Directions for this task – Search the material for the word "vous" and report each line where it turns up.

┄┄┄┄┄┄

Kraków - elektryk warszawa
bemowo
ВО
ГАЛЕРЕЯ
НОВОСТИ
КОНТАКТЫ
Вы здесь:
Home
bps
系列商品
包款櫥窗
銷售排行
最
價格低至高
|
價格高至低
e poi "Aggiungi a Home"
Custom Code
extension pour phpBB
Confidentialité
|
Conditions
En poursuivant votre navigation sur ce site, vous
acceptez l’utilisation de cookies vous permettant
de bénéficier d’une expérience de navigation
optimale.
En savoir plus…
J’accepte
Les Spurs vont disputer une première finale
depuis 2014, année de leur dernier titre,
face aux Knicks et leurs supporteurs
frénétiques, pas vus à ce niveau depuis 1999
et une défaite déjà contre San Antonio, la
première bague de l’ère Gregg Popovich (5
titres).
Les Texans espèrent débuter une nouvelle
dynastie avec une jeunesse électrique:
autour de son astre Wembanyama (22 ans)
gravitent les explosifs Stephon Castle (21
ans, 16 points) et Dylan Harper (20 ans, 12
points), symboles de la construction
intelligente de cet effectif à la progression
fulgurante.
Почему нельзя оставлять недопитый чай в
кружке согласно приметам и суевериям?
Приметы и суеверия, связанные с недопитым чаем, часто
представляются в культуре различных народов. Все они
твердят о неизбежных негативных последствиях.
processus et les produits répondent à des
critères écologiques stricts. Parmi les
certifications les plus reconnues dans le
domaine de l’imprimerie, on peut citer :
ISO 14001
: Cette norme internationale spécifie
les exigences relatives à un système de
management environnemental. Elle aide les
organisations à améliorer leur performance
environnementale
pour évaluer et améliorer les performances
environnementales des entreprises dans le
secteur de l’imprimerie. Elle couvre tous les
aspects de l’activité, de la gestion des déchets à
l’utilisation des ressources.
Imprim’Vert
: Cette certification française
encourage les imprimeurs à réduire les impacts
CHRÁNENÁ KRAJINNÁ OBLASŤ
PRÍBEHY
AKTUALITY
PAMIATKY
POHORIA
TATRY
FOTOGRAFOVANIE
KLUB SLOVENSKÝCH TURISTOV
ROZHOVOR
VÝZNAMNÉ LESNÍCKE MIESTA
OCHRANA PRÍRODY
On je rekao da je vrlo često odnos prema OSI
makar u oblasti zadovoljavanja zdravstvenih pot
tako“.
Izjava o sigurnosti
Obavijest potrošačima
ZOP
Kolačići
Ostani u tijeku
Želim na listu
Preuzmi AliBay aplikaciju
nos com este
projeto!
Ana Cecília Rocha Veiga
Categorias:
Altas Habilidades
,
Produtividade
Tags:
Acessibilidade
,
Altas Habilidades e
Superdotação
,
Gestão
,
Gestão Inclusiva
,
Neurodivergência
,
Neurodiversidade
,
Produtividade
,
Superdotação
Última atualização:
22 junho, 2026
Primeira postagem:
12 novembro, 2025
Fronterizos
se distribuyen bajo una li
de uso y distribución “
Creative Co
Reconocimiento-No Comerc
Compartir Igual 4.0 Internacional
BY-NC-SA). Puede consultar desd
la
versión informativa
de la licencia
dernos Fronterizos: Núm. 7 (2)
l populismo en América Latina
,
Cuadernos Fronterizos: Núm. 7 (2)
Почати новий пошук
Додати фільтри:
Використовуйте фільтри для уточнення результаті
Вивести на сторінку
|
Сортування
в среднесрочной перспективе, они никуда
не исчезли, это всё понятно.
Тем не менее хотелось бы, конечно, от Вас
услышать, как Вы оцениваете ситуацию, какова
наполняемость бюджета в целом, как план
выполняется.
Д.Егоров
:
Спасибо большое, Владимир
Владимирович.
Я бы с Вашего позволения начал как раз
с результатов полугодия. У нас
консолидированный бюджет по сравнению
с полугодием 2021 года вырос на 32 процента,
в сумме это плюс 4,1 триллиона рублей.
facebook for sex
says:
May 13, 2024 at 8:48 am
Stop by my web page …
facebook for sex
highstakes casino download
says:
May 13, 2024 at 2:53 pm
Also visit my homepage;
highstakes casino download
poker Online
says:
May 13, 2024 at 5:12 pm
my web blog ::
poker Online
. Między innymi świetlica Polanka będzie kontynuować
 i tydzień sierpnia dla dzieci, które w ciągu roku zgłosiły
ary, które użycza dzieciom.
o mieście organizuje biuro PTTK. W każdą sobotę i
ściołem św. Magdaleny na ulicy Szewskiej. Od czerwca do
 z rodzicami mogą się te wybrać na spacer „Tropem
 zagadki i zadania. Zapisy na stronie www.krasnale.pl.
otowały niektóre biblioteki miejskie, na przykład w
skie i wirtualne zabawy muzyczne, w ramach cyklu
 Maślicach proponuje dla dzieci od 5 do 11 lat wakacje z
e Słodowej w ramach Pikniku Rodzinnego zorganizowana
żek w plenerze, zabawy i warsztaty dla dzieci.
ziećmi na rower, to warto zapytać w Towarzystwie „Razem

┄┄┄┄┄┄

Reply to the exercise –
En poursuivant votre navigation sur ce site, vous
acceptez l’utilisation de cookies vous permettant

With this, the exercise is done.